ABOUT THIS TASK: Only one stretch of the records below should be repeated. It starts with the line containing "août 2020 (610, 1729)" and goes on through the line containing "Wazuh (357, 249)", exactly as written.

MATERIALS PROVIDED:
========================================================================
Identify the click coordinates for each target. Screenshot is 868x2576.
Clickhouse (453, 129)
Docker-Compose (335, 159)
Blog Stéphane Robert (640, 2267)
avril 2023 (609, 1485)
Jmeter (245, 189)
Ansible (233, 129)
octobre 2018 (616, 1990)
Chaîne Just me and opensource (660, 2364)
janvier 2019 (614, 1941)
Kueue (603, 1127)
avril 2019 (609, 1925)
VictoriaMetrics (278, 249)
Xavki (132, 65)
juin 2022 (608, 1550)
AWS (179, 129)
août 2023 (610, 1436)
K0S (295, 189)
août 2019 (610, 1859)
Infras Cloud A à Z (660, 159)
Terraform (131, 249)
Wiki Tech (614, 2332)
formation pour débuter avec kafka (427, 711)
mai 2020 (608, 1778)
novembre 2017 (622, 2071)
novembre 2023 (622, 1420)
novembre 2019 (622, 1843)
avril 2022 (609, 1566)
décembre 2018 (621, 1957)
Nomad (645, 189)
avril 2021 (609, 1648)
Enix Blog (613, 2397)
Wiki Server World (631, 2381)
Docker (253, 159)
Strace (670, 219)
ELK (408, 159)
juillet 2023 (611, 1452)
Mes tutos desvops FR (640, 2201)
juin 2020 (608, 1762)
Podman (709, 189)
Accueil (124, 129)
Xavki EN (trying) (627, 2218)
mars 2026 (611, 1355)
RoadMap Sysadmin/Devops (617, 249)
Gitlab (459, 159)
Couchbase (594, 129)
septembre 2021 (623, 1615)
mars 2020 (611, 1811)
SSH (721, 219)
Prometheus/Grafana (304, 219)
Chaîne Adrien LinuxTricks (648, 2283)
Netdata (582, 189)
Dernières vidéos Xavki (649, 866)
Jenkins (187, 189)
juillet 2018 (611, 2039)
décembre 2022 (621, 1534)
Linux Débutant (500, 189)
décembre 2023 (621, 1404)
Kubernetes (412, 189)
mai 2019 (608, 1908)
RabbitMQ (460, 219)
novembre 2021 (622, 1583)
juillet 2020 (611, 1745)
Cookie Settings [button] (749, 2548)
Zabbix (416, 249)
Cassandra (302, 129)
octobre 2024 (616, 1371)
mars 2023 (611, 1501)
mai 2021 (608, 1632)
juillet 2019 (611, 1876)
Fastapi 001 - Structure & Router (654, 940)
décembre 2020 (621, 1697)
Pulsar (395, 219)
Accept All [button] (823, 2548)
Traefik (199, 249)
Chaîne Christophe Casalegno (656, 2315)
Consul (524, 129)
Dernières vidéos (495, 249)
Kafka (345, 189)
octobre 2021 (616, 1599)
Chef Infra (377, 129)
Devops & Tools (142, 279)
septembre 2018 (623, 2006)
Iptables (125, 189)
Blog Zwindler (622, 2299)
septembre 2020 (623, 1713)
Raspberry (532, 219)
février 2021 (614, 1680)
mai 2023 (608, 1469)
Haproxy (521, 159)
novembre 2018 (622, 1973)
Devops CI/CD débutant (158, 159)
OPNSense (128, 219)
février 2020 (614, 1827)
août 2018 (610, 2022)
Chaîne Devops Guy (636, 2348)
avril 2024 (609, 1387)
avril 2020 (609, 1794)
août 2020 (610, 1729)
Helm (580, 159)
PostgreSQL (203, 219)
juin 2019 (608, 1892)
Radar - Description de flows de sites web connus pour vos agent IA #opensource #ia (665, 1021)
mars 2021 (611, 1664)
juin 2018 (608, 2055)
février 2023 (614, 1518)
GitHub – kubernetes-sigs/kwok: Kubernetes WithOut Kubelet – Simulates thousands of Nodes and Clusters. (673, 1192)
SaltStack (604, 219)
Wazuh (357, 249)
========================================================================
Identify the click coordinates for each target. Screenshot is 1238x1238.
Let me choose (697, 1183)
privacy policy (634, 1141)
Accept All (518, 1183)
========================================================================
SOLVED PROBLEM:
août 2020 (610, 1729)
Helm (580, 159)
PostgreSQL (203, 219)
juin 2019 (608, 1892)
Radar - Description de flows de sites web connus pour vos agent IA #opensource #ia (665, 1021)
mars 2021 (611, 1664)
juin 2018 (608, 2055)
février 2023 (614, 1518)
GitHub – kubernetes-sigs/kwok: Kubernetes WithOut Kubelet – Simulates thousands of Nodes and Clusters. (673, 1192)
SaltStack (604, 219)
Wazuh (357, 249)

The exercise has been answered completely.